ANNOVAR: functional annotation of genetic variants from high-throughput sequencing data by Kai Wang, Mingyao Li, and Hakon Hakonarson. (Nucl. Acids Res. (2010) 38 (16): e164. doi: 10.1093/nar/gkq603)
Just in case you are unfamiliar with ANNOVAR, the software mentioned in: gSearch: a fast and flexible general search tool for whole-genome sequencing:
High-throughput sequencing platforms are generating massive amounts of genetic variation data for diverse genomes, but it remains a challenge to pinpoint a small subset of functionally important variants.
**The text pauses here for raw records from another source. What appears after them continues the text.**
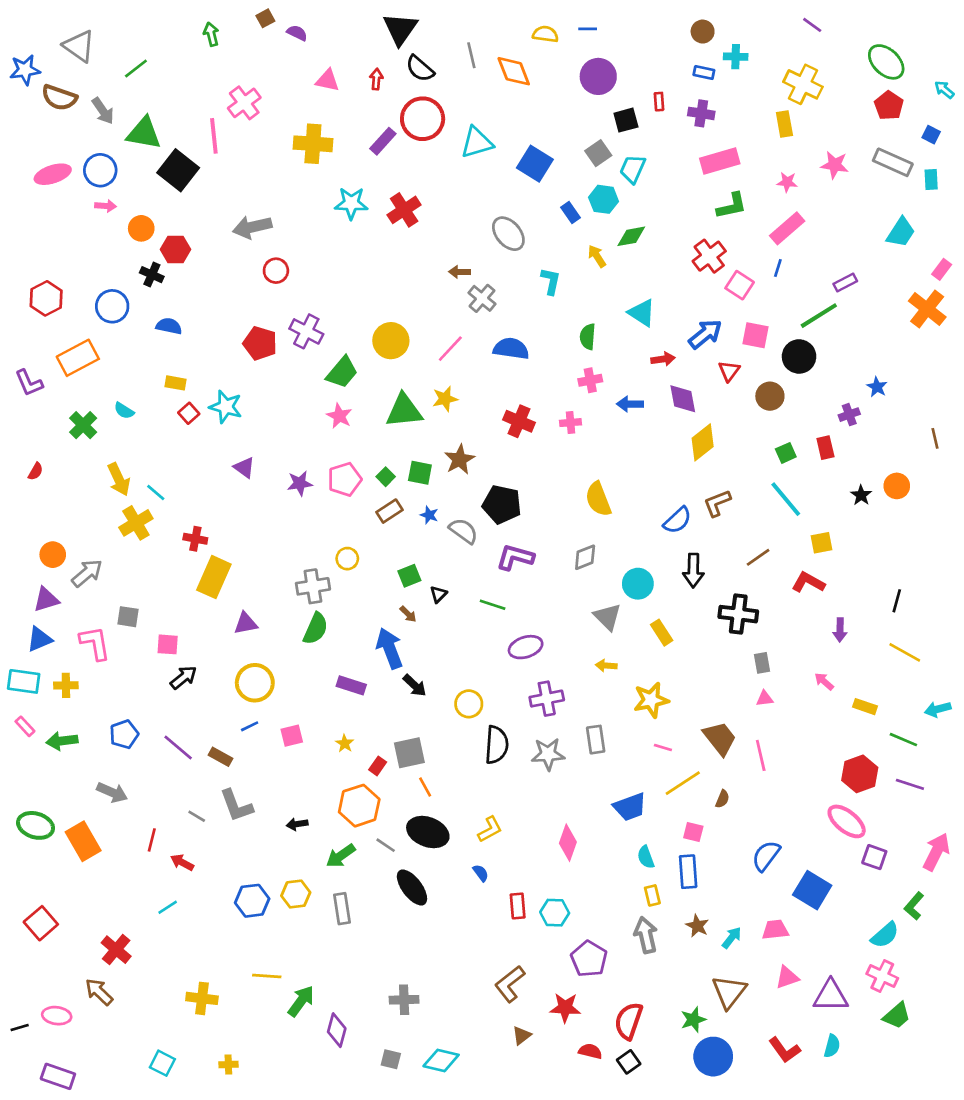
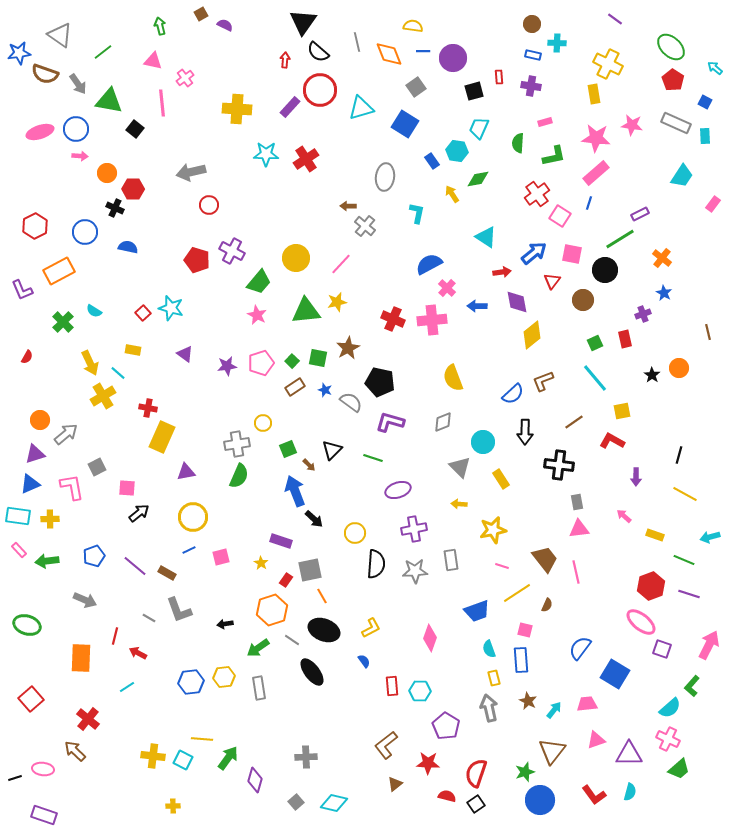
blue line: (588, 29) -> (423, 51), moved
pink triangle: (327, 80) -> (153, 61), moved
pink cross: (244, 103) -> (185, 78), size x0.7
gray square: (598, 153) -> (416, 87), moved
pink rectangle: (720, 161) -> (545, 122), size x0.5
black square: (178, 170) -> (135, 129), size x0.6
pink star: (787, 182) -> (596, 138), size x1.8
gray ellipse: (508, 234) -> (385, 177), turned 48
orange cross: (927, 309) -> (662, 258), moved, size x0.7
green semicircle: (588, 337) -> (518, 143), moved
blue semicircle: (511, 349) -> (429, 264), moved, turned -36
pink cross: (590, 380) -> (447, 288), turned -36
yellow rectangle: (176, 383) -> (133, 350), moved
pink cross: (571, 423) -> (432, 320), size x1.8
green square: (409, 576) -> (288, 449), moved
black triangle: (438, 594) -> (332, 450), size x1.5
gray square: (128, 617) -> (97, 467), turned -36
purple rectangle: (351, 685) -> (281, 541), moved
pink triangle: (765, 699) -> (579, 529), size x1.5
orange rectangle: (83, 841) -> (81, 658), moved, turned 32
gray square: (391, 1059) -> (296, 802), turned 35
cyan square: (162, 1063) -> (183, 760), moved

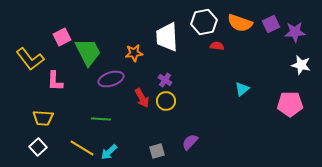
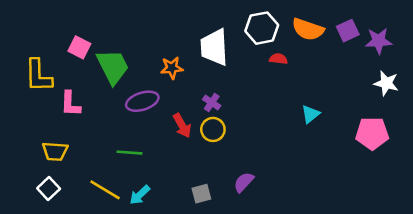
pink square: (62, 37) -> (79, 47), turned -36
yellow L-shape: (30, 59) -> (38, 76), turned 36

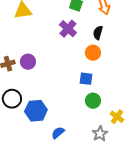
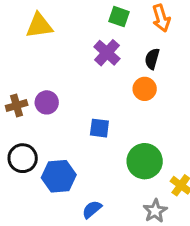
blue square: (86, 79) -> (99, 128), moved
green circle: (93, 101) -> (145, 161), size x1.5

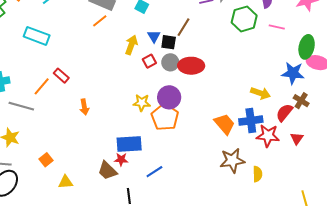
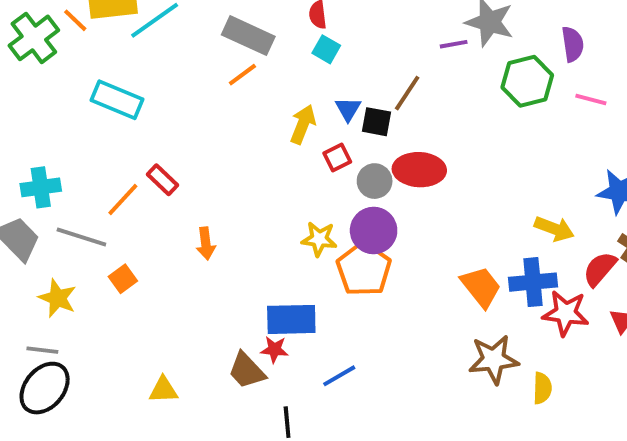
gray circle: (170, 62) -> (375, 181), moved
orange square: (46, 160) -> (123, 279), moved

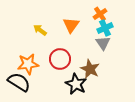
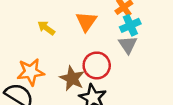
red circle: (60, 59) -> (97, 65), moved
brown star: (90, 69) -> (72, 78), moved

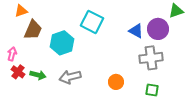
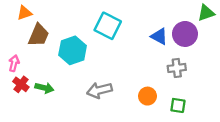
gray cross: (151, 58) -> (177, 68), size x0.7
gray arrow: (70, 77) -> (99, 90), moved
orange circle: (116, 82) -> (147, 96), moved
To fill these unmet needs, we developed the ANNOVAR tool to annotate single nucleotide variants (SNVs) and insertions/deletions, such as examining their functional consequence on genes, inferring cytogenetic bands, reporting functional importance scores, finding variants in conserved regions, or identifying variants reported in the 1000 Genomes Project and dbSNP. ANNOVAR can utilize annotation databases from the UCSC Genome Browser or any annotation data set conforming to Generic Feature Format version 3 (GFF3). We also illustrate a ‘variants reduction’ protocol on 4.7 million SNVs and indels from a human genome, including two causal mutations for Miller syndrome, a rare recessive disease. Through a stepwise procedure, we excluded variants that are unlikely to be causal, and identified 20 candidate genes including the causal gene. Using a desktop computer, ANNOVAR requires ∼4 min to perform gene-based annotation and ∼15 min to perform variants reduction on 4.7 million variants, making it practical to handle hundreds of human genomes in a day. ANNOVAR is freely available at http://www.openbioinformatics.org/annovar/.
Approximately two years separates ANNOVAR from gSearch. Should give you an idea of the speed of development in bioinformatics. They haven’t labored over finding a syntax for everyone to use for more than a decade. I suspect there is a lesson in there somewhere.